Smell
Your body is covered with light scales. As displaced air particles hit them, they rattle in complex patterns, sending waves of information to your nervous system.
Tremors come from below and you are dominated by pleasant and acrid perfumes. You tread lightly as each shockwave brings different shades of these smells: light as paper thin cartilage that floats and falls with the wind; a harmonious sharpness that cuts your nostrils in countless pieces; a long, protracted redness that turns into the smell of cured leather. And then all scents stop.
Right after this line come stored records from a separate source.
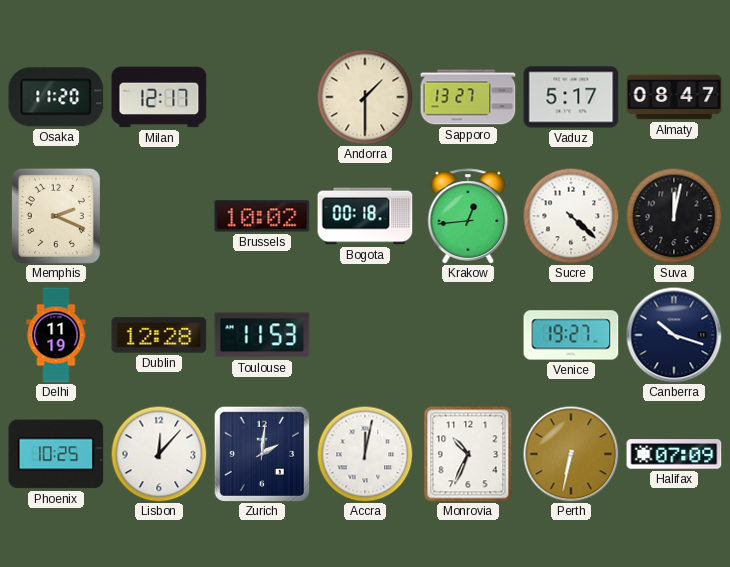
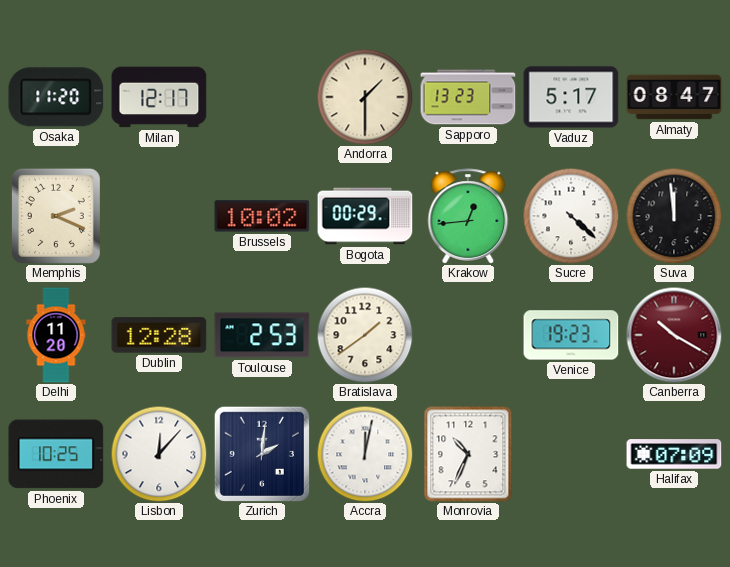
Sapporo: 13:27 -> 13:23
Bogota: 00:18 -> 00:29
Suva: 12:02 -> 11:59
Delhi: 11:19 -> 11:20
Toulouse: 11:53 -> 2:53
Bratislava: none -> 1:39
Venice: 19:27 -> 19:23
Canberra: 10:18 -> 10:20
Canberra dial: navy -> burgundy
Perth: 6:32 -> none
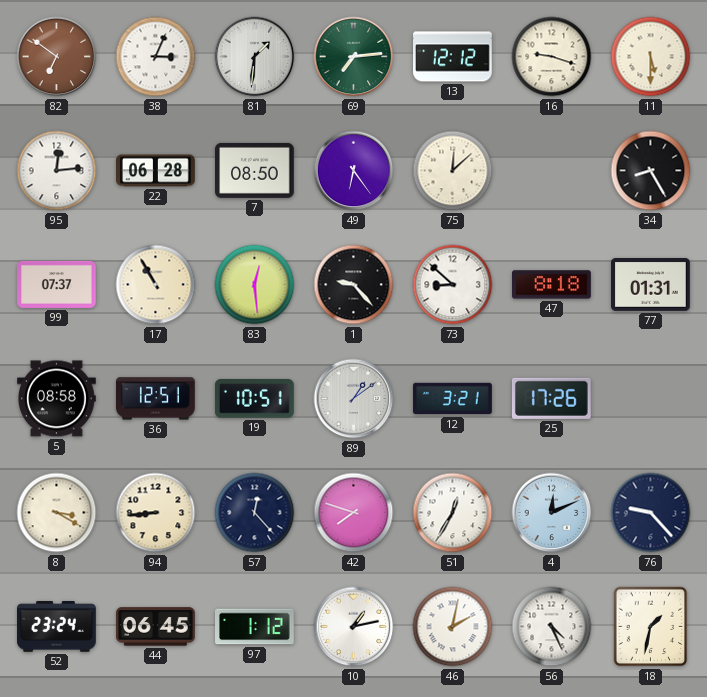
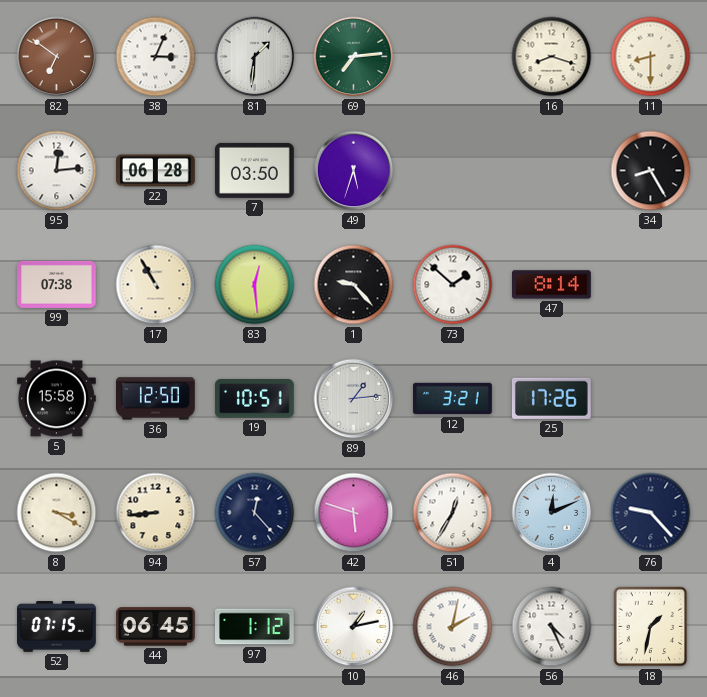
13: 12:12 -> none
16: 9:18 -> 8:18
11: 5:30 -> 8:30
7: 08:50 -> 03:50
49: 6:24 -> 5:33
75: 12:08 -> none
99: 07:37 -> 07:38
73: 8:52 -> 1:52
47: 8:18 -> 8:14
77: 01:31 -> none
5: 08:58 -> 15:58
36: 12:51 -> 12:50
89: 1:09 -> 1:14
42: 7:48 -> 5:48
52: 23:24 -> 07:15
You touch the slick ground you are standing on; it is covered in dust and oil. You punch it, agitating particles that produce further vibrations and reach you as smells. A constellation of light dots intertwined with the rugged jank of burning wood. Bangs of decayed viscera, loud and all-encompassing — deafening perfumes that you pleasurably absorb as much as possible. They disappear in ever-thinning echoes of rattling scales which give you no sign of nearby danger.
You allow yourself to rest for a moment and shake your body, launching in the air scent-vibrations. You yell your name and smile at its tangy aroma. It is lemon-like, with shades of purple, given to you as it also meant the pulses of light within the nostrils of fur-covered sentient minerals. You hear no immediate reply. You repeat the process a few more times, again and again, only to be greeted with inodorous silence.
The lack of other olfactory impulses inspires you to sing. Rattling your body with precision, you first conjure the voices of dying insects which smell of charcoal and sweet greens. You follow it with vanilla covered in spikes, cinnamon muffled in fire and end it with the scent of abstraction: quick fading dissonant incense.